With the help of producer John Hill (Phantogram, M.I.A., Wavves, Shakira) Cummings and guitarist/co-founder Joshua Hubbard (The Paddingtons, Dirty Pretty Things) weave guitar lines together into a glassy meshwork that sparkles with clarity while retaining the grit and jangle the lyrics call for. Rubin, who laid down a kind of languid shuffle in the Dead Trees, sounds like a completely different drummer here as he alternates between pistonlike precision and slinky grooves fitting of an intoxicated, pre-dawn stroll home from an after-hours soirée. Cummings, meanwhile, makes anthems out of verses and pre-choruses before we even get to choruses that positively soar with melodic release.

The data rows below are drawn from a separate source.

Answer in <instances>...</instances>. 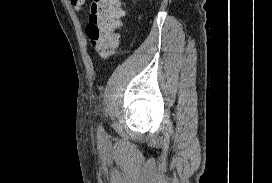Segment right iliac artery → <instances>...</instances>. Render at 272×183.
Wrapping results in <instances>:
<instances>
[{
	"label": "right iliac artery",
	"mask_w": 272,
	"mask_h": 183,
	"mask_svg": "<svg viewBox=\"0 0 272 183\" xmlns=\"http://www.w3.org/2000/svg\"><path fill=\"white\" fill-rule=\"evenodd\" d=\"M103 132H104V129L102 128V126H99V133L103 134Z\"/></svg>",
	"instance_id": "right-iliac-artery-1"
}]
</instances>
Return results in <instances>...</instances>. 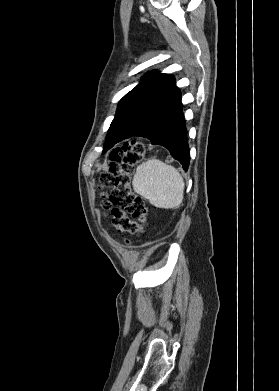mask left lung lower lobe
Here are the masks:
<instances>
[{"label":"left lung lower lobe","instance_id":"obj_1","mask_svg":"<svg viewBox=\"0 0 279 391\" xmlns=\"http://www.w3.org/2000/svg\"><path fill=\"white\" fill-rule=\"evenodd\" d=\"M134 136L145 137L153 145L164 146L182 164L183 169L188 170L190 153L181 99Z\"/></svg>","mask_w":279,"mask_h":391}]
</instances>
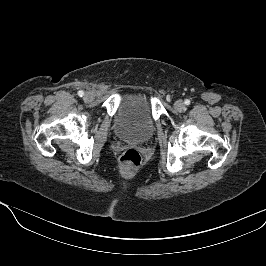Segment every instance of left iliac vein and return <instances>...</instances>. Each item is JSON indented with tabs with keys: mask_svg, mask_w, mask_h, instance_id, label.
<instances>
[{
	"mask_svg": "<svg viewBox=\"0 0 266 266\" xmlns=\"http://www.w3.org/2000/svg\"><path fill=\"white\" fill-rule=\"evenodd\" d=\"M174 108H175L177 111L181 112V111L184 110V108H185V104H184V102H183L182 100H177V101L175 102V104H174Z\"/></svg>",
	"mask_w": 266,
	"mask_h": 266,
	"instance_id": "left-iliac-vein-1",
	"label": "left iliac vein"
}]
</instances>
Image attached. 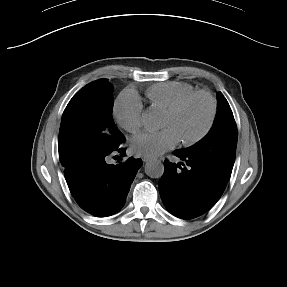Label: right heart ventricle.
Returning <instances> with one entry per match:
<instances>
[{
	"instance_id": "obj_1",
	"label": "right heart ventricle",
	"mask_w": 287,
	"mask_h": 287,
	"mask_svg": "<svg viewBox=\"0 0 287 287\" xmlns=\"http://www.w3.org/2000/svg\"><path fill=\"white\" fill-rule=\"evenodd\" d=\"M194 91V87L185 82L167 81L150 86L146 90L153 109L166 112L187 94Z\"/></svg>"
}]
</instances>
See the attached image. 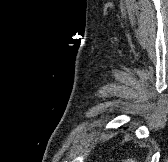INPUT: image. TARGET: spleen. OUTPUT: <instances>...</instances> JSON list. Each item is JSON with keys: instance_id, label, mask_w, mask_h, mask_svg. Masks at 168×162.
I'll list each match as a JSON object with an SVG mask.
<instances>
[{"instance_id": "spleen-1", "label": "spleen", "mask_w": 168, "mask_h": 162, "mask_svg": "<svg viewBox=\"0 0 168 162\" xmlns=\"http://www.w3.org/2000/svg\"><path fill=\"white\" fill-rule=\"evenodd\" d=\"M122 162H137L135 159H132V158H128Z\"/></svg>"}]
</instances>
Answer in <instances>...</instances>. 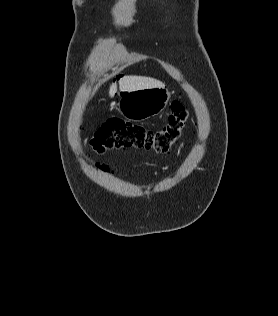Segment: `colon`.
Segmentation results:
<instances>
[{"label":"colon","mask_w":278,"mask_h":316,"mask_svg":"<svg viewBox=\"0 0 278 316\" xmlns=\"http://www.w3.org/2000/svg\"><path fill=\"white\" fill-rule=\"evenodd\" d=\"M187 119L188 111L179 101L172 103L167 123L159 130L109 117L99 124L91 139V145L97 153L119 148L166 153L181 138Z\"/></svg>","instance_id":"obj_1"}]
</instances>
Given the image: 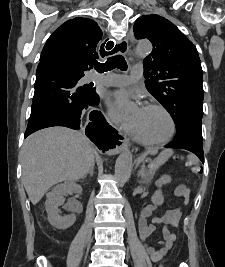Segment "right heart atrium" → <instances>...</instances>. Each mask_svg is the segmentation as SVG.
I'll return each instance as SVG.
<instances>
[{"label":"right heart atrium","mask_w":225,"mask_h":267,"mask_svg":"<svg viewBox=\"0 0 225 267\" xmlns=\"http://www.w3.org/2000/svg\"><path fill=\"white\" fill-rule=\"evenodd\" d=\"M107 120L108 122L113 125L115 128L121 130V131H131L132 127L129 123L121 121L117 115L109 110L107 113Z\"/></svg>","instance_id":"1"}]
</instances>
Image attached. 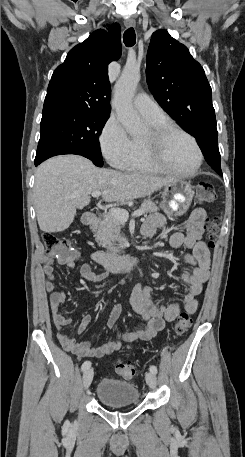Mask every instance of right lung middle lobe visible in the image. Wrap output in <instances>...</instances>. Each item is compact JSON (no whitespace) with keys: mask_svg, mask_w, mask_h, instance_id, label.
I'll list each match as a JSON object with an SVG mask.
<instances>
[{"mask_svg":"<svg viewBox=\"0 0 245 457\" xmlns=\"http://www.w3.org/2000/svg\"><path fill=\"white\" fill-rule=\"evenodd\" d=\"M109 115L83 109L42 113L35 162L60 154H78L102 167L99 135Z\"/></svg>","mask_w":245,"mask_h":457,"instance_id":"right-lung-middle-lobe-1","label":"right lung middle lobe"}]
</instances>
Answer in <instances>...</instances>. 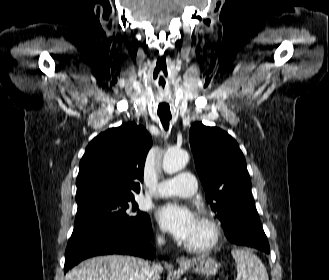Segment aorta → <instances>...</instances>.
Wrapping results in <instances>:
<instances>
[{"mask_svg":"<svg viewBox=\"0 0 329 280\" xmlns=\"http://www.w3.org/2000/svg\"><path fill=\"white\" fill-rule=\"evenodd\" d=\"M189 161L186 151L171 148L168 149L163 158V170L167 174H174L182 170Z\"/></svg>","mask_w":329,"mask_h":280,"instance_id":"aorta-1","label":"aorta"}]
</instances>
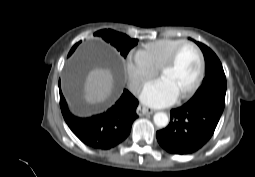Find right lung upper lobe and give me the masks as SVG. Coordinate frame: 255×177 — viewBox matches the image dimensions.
<instances>
[{
	"mask_svg": "<svg viewBox=\"0 0 255 177\" xmlns=\"http://www.w3.org/2000/svg\"><path fill=\"white\" fill-rule=\"evenodd\" d=\"M75 46H76V45H75ZM75 46L71 49V51H70L69 55H71V54H72V52L74 51Z\"/></svg>",
	"mask_w": 255,
	"mask_h": 177,
	"instance_id": "cb5924a9",
	"label": "right lung upper lobe"
}]
</instances>
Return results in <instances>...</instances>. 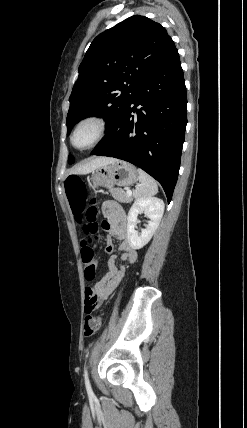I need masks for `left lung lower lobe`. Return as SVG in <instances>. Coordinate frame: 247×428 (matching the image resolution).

Just before Manhattan’s final song gets underway, an interlude captures Rubin in an exchange with a jolly, heavily accented NYC cabdriver. The cabbie tells Rubin that he’ll pray for him before bursting into song, and both men laugh heartily. As Rubin reaches his destination, the last thing we hear before the music kicks in is the sound of the car door slamming shut. It’s precisely the type of random encounter that makes life in migrant cities like New York so vibrant. In some ways, SKATERS might as well be as fresh off the boat, so to speak, as this cabdriver, whose voice—most likely unbeknownst to him—now goes down as a cameo in the annals of rock and roll. Where “Rockaway Beach” pines for the faded dream of more innocent times, Manhattan revels in today’s New York—good, bad and ugly. To their credit, as outsiders looking in, SKATERS make themselves at home with a flair that borders on audacity. With this album, they’re likely to do the same with pop music as a whole, which could use this type of roughing-up anyway. Let’s just hope these guys are astute enough to survive their own party—and their own hype.